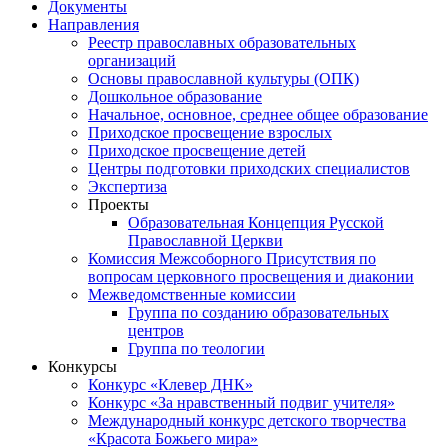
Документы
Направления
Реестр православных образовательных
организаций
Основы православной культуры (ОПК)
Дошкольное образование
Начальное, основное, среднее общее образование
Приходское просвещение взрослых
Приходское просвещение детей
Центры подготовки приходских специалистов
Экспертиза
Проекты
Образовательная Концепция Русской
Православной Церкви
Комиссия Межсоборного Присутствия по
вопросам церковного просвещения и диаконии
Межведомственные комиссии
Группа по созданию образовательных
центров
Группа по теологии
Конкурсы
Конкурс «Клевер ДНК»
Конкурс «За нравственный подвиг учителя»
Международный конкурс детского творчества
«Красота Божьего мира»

ABOUT THIS EXERCISE ::
The listing should be transcribed exactly. No picture is to appear in the transcription.

FINISHED TASK ::
Документы
Направления
Реестр православных образовательных
организаций
Основы православной культуры (ОПК)
Дошкольное образование
Начальное, основное, среднее общее образование
Приходское просвещение взрослых
Приходское просвещение детей
Центры подготовки приходских специалистов
Экспертиза
Проекты
Образовательная Концепция Русской
Православной Церкви
Комиссия Межсоборного Присутствия по
вопросам церковного просвещения и диаконии
Межведомственные комиссии
Группа по созданию образовательных
центров
Группа по теологии
Конкурсы
Конкурс «Клевер ДНК»
Конкурс «За нравственный подвиг учителя»
Международный конкурс детского творчества
«Красота Божьего мира»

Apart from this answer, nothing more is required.